To keep students from dropping out, a proactive method needed to identify those students at risk. Warning signals of student disengagement, failing grades, poor attendance, and other warning signs most closely linked with dropping out. Early identification and systemically monitoring those who are most likely to drop out is a key to the solution. Schools should implement early warning data systems that promptly notify appropriate school staff who should be trained in spotting these red flags. Student support advocates should intervene quickly to provide appropriate interventions and become a voice for them, who will fight to ensure they receive the support they need and halt otherwise disengagement misconduct.

Providing suitable education to all students, “equitable education system” makes sure that all students will perform well giving them early support. It will also emphasize caring and well-being in school (through healthy nutrition, medical, dental and psychological health).

Educational institutions that fail to graduate students on time and are considered low-performing should have an access to federal and community support. Off-track students and young people who have dropped out of school should get back on a pathway to graduation by offering them especially tailored programs or alternative schooling that deepens their  academic and social skills altogether with emphasis on leadership practices. Incentives like career evaluations and offering college credit are powerful motivators to continue school.

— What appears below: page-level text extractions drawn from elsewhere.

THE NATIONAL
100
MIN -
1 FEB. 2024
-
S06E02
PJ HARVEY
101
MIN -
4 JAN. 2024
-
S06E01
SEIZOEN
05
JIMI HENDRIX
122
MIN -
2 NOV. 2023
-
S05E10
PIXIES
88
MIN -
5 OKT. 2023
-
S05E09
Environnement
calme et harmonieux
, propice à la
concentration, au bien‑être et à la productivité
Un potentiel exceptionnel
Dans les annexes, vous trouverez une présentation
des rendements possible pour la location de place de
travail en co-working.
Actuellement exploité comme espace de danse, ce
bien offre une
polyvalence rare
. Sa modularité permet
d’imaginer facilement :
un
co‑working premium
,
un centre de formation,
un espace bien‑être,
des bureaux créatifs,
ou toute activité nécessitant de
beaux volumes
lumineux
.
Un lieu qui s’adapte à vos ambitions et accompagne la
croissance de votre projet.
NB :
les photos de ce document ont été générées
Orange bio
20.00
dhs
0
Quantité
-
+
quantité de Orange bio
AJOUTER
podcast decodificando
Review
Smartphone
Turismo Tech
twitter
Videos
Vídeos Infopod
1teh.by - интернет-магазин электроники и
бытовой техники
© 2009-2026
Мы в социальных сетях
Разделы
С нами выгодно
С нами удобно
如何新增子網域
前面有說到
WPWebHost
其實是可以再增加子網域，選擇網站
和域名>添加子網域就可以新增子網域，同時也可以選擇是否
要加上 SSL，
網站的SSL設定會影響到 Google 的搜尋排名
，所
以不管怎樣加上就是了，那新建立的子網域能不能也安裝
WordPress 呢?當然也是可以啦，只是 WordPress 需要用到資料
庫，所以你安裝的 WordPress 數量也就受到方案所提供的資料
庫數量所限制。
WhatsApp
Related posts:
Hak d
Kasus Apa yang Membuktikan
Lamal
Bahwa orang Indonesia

Success in school should be ensured through engaging the traditional learning experience with the next-generation digital learning tools. Young people should have access to career guidance into post-secondary programs that lead to high-wage, high-demand jobs in the regional and local labor market so they can realise the paths leading to high-quality employment.  A key factor in this equation is the “education system”[3] itself. What is needed is a flexible education system that offers an adequate individual personalization where learning activities are based on student needs and legitimate interests rather than, arbitrarily, on generic curriculum. Giving the freedom for schools to craft their curricula based on their capacities and local needs will support efforts to keep students in schools. Officials should act to reduce boredom and disengagement by expanding opportunities that are helpful like project-based and hands-on learning, giving high school students an option to earn credit for learning outside the traditional school day and year including internships and apprenticeships, independent study and community service.

Finally a key to intervention and prevention is a well trained and equipped staff that is capable of mentoring and observing those at risk students, and utilises available resources, teachers could represent the only caring adult in some of these students life. Our ultimate believe that all students have the right to be treated equally in a school system regardless of their academic ability and teacher’s duty stems from their commitment to deliver education that connect between these students and their career aspirations.

[1] A. M Fall and G. Roberts, “High School Dropouts: Interactions between Social Context, Self-perceptions, School Engagement, and Student Dropout” 35 Journal of Adolescence (2012) 787–798.

[2] R. W. Rumberger, “High School Dropouts: A Review of Issues and Evidence” 57 Review of Educational Research (1987) 101-121.

[3] L. Darling-Hammond, The Right to Learn: A Blueprint for creating Schools that Work. (San Francisco: Jossey-Bass Publishers, 1997).